US Dollar Index: Daily Chart

US Dollar FAQs

The US Dollar (USD) is the official currency of the United States of America, and the ‘de facto’ currency of a significant number of other countries where it is found in circulation alongside local notes. It is the most heavily traded currency in the world, accounting for over 88% of all global foreign exchange turnover, or an average of $6.6 trillion in transactions per day, according to data from 2022. Following the second world war, the USD took over from the British Pound as the world’s reserve currency. For most of its history, the US Dollar was backed by Gold, until the Bretton Woods Agreement in 1971 when the Gold Standard went away.

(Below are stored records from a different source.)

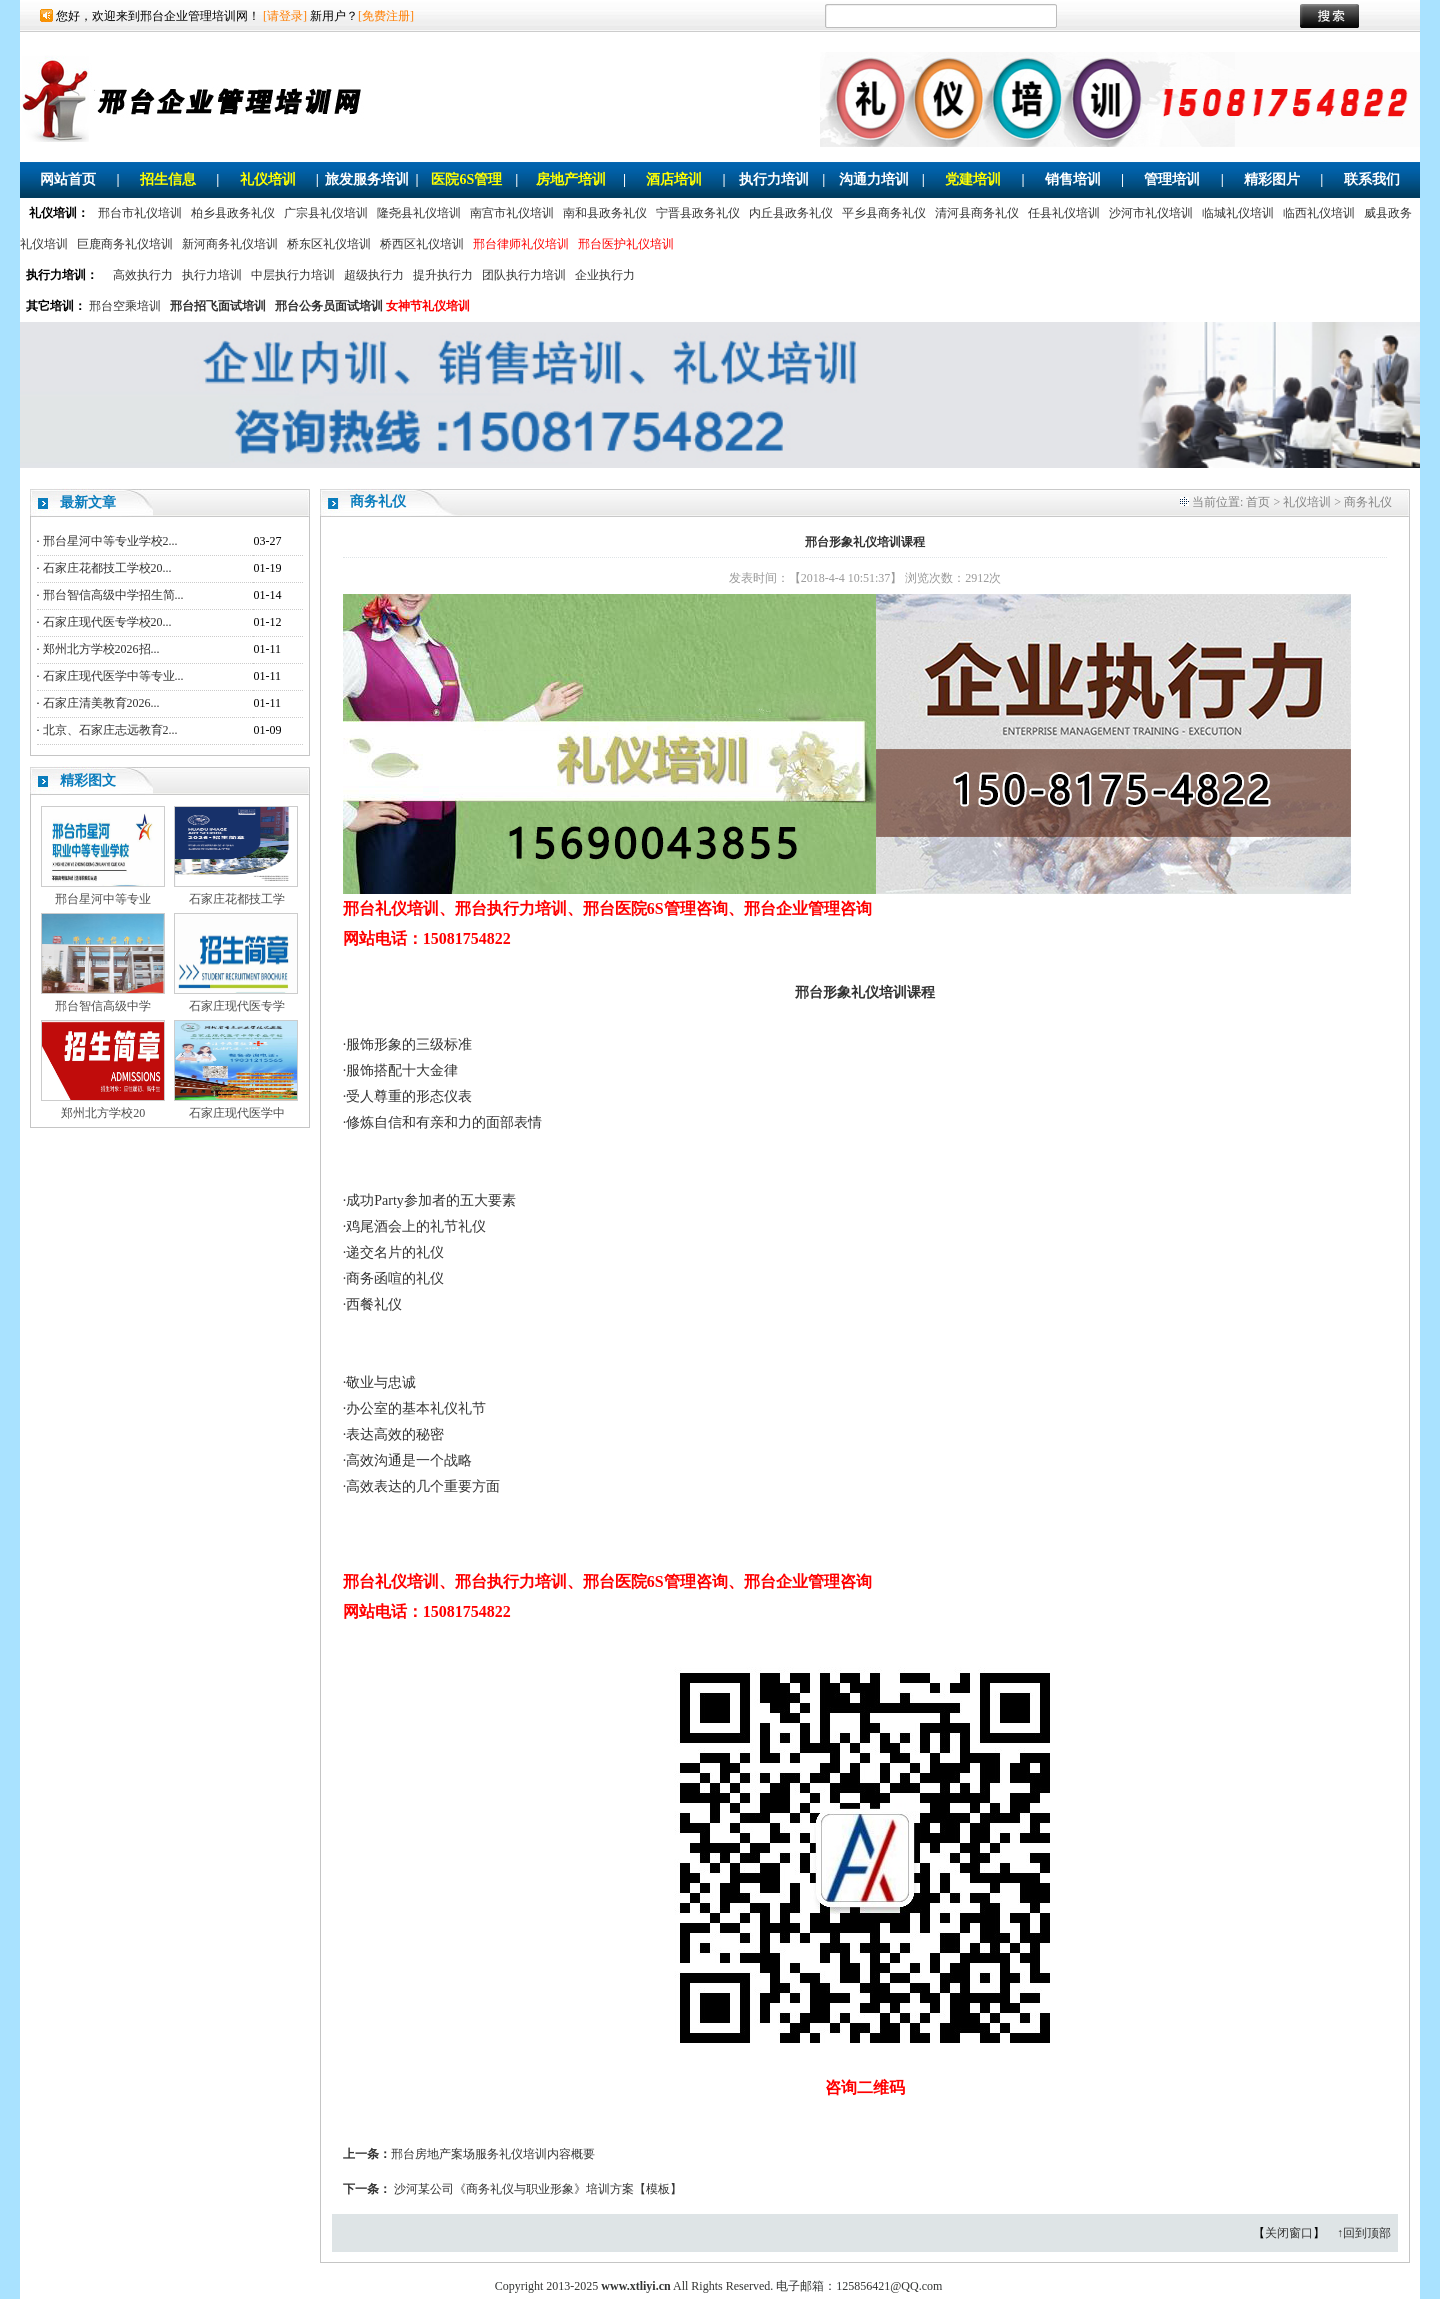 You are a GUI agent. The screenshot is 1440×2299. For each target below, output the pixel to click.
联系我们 (1372, 179)
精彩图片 (1272, 179)
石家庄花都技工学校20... (107, 568)
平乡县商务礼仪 (884, 213)
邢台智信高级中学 (103, 1006)
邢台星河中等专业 (103, 899)
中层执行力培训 (293, 275)
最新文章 (88, 502)
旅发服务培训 (367, 179)
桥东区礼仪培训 (329, 244)
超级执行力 (374, 275)
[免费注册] (386, 16)
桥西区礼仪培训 (422, 244)
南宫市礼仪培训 (512, 213)
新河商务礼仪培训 (230, 244)
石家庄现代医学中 (237, 1113)
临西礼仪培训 (1319, 213)
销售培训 (1073, 179)
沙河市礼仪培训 (1151, 213)
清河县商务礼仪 (977, 213)
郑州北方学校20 (103, 1113)
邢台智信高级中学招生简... (113, 595)
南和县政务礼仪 (605, 213)
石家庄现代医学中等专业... (113, 676)
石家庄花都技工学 (237, 899)
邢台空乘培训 (125, 306)
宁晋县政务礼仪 (698, 213)
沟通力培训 (874, 179)
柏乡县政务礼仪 (233, 213)
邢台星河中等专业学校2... (110, 541)
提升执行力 (443, 275)
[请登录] (285, 16)
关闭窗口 (1289, 2233)
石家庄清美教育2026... (101, 703)
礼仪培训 (268, 179)
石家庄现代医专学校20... (107, 622)
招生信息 (168, 179)
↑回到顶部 (1364, 2233)
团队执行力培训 (524, 275)
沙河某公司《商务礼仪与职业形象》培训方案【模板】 (538, 2189)
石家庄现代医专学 (237, 1006)
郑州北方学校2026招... (101, 649)
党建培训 (973, 179)
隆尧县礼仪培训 (419, 213)
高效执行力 (143, 275)
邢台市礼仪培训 (140, 213)
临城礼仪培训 (1238, 213)
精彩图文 (88, 780)
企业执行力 (605, 275)
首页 (1258, 502)
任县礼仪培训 (1064, 213)
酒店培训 (674, 179)
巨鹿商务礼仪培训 (125, 244)
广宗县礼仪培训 (326, 213)
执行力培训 (774, 179)
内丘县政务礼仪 (791, 213)
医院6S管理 (466, 179)
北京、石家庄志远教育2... (110, 730)
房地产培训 (571, 179)
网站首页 (68, 179)
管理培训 (1172, 179)
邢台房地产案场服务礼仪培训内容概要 (493, 2154)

The most important single factor impacting on the value of the US Dollar is monetary policy, which is shaped by the Federal Reserve (Fed). The Fed has two mandates: to achieve price stability (control inflation) and foster full employment. Its primary tool to achieve these two goals is by adjusting interest rates. When prices are rising too quickly and inflation is above the Fed’s 2% target, the Fed will raise rates, which helps the USD value. When inflation falls below 2% or the Unemployment Rate is too high, the Fed may lower interest rates, which weighs on the Greenback.

In extreme situations, the Federal Reserve can also print more Dollars and enact quantitative easing (QE). QE is the process by which the Fed substantially increases the flow of credit in a stuck financial system. It is a non-standard policy measure used when credit has dried up because banks will not lend to each other (out of the fear of counterparty default). It is a last resort when simply lowering interest rates is unlikely to achieve the necessary result. It was the Fed’s weapon of choice to combat the credit crunch that occurred during the Great Financial Crisis in 2008. It involves the Fed printing more Dollars and using them to buy US government bonds predominantly from financial institutions. QE usually leads to a weaker US Dollar.

Quantitative tightening (QT) is the reverse process whereby the Federal Reserve stops buying bonds from financial institutions and does not reinvest the principal from the bonds it holds maturing in new purchases. It is usually positive for the US Dollar.